Chief Judge of the District of Columbia Court of Appeals
- In office October 26, 1976 – October 2, 1984
- Preceded by: Gerard D. Reilly
- Succeeded by: William C. Pryor

Judge of the District of Columbia Court of Appeals
- In office 1976–1991
- Nominated by: Gerald Ford
- Preceded by: Gerard D. Reilly
- Succeeded by: Warren R. King

Judge of the Superior Court of the District of Columbia
- In office 1970–1976
- Nominated by: Richard Nixon
- Succeeded by: Gladys Kessler

Personal details
- Born: July 5, 1934 Birmingham, Alabama, U.S.
- Died: January 6, 2023 (aged 88) Washington, D.C., U.S.
- Spouse: Constance B. Newman (Divorced)
- Alma mater: Brown University (BA) Harvard Law School (JD)

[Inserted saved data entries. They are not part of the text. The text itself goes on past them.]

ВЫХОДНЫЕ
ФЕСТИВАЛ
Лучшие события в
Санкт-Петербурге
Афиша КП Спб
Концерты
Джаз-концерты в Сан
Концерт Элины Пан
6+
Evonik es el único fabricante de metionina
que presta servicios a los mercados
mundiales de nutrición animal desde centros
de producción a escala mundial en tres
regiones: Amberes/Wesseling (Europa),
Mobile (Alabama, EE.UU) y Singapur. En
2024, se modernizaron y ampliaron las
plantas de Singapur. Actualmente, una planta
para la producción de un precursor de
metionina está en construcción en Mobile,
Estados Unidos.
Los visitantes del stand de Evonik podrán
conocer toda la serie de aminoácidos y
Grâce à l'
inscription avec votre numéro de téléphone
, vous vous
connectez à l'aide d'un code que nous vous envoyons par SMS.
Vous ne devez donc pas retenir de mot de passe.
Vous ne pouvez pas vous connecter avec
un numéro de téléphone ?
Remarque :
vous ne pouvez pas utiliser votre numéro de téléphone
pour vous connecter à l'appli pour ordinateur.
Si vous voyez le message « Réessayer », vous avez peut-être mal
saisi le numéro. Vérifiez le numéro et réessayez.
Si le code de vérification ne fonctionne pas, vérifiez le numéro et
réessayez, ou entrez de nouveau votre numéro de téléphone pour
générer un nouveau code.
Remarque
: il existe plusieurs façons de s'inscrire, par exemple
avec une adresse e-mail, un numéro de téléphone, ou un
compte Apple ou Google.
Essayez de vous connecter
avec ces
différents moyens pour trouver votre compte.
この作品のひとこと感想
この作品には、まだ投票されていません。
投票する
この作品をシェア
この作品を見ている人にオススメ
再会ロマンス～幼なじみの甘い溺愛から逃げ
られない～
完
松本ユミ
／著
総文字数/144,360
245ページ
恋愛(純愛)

= Theodore R. Newman Jr. =

American judge (1934–2023)

Theodore R. Newman Jr. (July 5, 1934 – January 6, 2023) was an American judge of the District of Columbia Court of Appeals. He served as the first black chief judge of the court.

== Biography ==
Newman was born on July 5, 1934, in Birmingham, Alabama, and raised in Tuskegee, where his father was a Methodist minister and his mother was a schoolteacher. He graduated from the Mount Herman School for Boys, a boarding school in Massachusetts, in 1951. He went on to earn a bachelor's degree in philosophy from Brown University in 1955 and a Juris Doctor degree from Harvard Law School in 1958. After law school he spent three years as a judge advocate in the United States Air Force stationed in France. On his return to the United States, he moved to Washington, D.C., to work at the United States Department of Justice Civil Rights Division from September 1961 to August 1962. He then entered private practice as an associate at Houston, Bryant & Gardner, a prominent law firm founded by Charles Hamilton Houston and Wendell P. Gardner Sr., where his colleagues included future federal judge William B. Bryant.

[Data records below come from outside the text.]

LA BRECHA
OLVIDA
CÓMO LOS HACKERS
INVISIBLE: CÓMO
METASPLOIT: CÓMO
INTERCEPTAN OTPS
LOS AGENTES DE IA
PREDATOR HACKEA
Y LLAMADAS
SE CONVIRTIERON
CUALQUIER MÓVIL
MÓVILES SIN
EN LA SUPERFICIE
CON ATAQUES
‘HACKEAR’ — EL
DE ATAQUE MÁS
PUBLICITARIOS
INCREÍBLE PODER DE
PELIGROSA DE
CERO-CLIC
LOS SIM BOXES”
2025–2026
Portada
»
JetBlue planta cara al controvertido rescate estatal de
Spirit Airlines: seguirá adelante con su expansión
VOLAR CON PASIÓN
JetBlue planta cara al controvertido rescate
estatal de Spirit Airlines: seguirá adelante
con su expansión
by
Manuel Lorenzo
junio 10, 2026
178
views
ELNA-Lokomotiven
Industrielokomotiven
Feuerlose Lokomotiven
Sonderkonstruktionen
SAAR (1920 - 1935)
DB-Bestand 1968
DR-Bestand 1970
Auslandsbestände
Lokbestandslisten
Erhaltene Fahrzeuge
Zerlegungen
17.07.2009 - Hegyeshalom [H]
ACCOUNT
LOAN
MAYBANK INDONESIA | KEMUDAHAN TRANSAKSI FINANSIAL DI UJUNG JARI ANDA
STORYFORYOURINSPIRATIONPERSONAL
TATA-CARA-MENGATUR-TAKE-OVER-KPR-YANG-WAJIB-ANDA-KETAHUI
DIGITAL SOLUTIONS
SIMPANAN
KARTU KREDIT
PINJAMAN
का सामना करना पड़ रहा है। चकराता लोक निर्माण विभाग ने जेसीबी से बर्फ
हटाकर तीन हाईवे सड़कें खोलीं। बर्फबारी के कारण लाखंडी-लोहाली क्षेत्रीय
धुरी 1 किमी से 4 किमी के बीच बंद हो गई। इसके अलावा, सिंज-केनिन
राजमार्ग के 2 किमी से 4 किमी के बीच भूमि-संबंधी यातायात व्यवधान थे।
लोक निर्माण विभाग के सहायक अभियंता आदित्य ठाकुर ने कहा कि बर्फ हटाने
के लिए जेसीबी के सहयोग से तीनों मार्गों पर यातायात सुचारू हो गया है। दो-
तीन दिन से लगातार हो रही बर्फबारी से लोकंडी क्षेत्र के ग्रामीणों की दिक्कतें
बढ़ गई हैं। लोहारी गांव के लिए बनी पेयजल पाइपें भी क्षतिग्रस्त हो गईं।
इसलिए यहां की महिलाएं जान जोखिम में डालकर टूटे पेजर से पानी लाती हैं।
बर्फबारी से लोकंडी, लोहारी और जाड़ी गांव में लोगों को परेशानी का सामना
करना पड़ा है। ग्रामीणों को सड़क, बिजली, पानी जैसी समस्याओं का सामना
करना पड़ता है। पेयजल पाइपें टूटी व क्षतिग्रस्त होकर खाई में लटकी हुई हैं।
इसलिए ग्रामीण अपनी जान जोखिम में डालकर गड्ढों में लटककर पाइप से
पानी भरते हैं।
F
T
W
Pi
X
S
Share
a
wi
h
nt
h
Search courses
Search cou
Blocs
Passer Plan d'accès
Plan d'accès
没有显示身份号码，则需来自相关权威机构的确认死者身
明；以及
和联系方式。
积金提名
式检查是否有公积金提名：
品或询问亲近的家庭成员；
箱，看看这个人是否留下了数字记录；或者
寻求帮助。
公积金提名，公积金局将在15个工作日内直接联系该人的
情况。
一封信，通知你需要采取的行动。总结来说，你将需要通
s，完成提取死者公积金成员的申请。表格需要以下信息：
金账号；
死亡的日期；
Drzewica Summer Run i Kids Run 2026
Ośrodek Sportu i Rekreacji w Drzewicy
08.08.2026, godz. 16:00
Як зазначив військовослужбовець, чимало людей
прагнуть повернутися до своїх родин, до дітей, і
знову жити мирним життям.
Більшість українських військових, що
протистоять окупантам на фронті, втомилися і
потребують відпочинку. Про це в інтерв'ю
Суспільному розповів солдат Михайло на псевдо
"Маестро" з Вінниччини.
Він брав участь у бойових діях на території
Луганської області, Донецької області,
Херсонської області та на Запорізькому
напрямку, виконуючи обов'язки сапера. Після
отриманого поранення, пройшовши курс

In 1970, Newman was named to the Superior Court of the District of Columbia, and in 1976 he was elevated to the D.C. Court of Appeals and designated its new chief judge. He was the first black chief judge of any state-level court system in the United States. At the time, there were fewer than a dozen black judges serving on state appeals courts. In 1979, Ebony named Newman among the one hundred most influential black Americans.

Newman's first term as chief judge expired in 1980, and his attempt to be redesignated for a second term was controversial. The more conservative wing of the court, led by Judge Frank Q. Nebeker, opposed Newman's reappointment, arguing that his behavior at oral argument, at meetings, and outside of court was unbecoming of a judge. In the end Newman was reappointed by the District of Columbia Judicial Nomination Commission for a second four-year term and did not seek reappointment in 1984. In 1991, Newman took senior status, and in 2016 he retired from the court. His former law clerks include law professors Angela J. Davis and Wendy Gordon.

Newman died on January 6, 2023, aged 88, in Washington, D.C.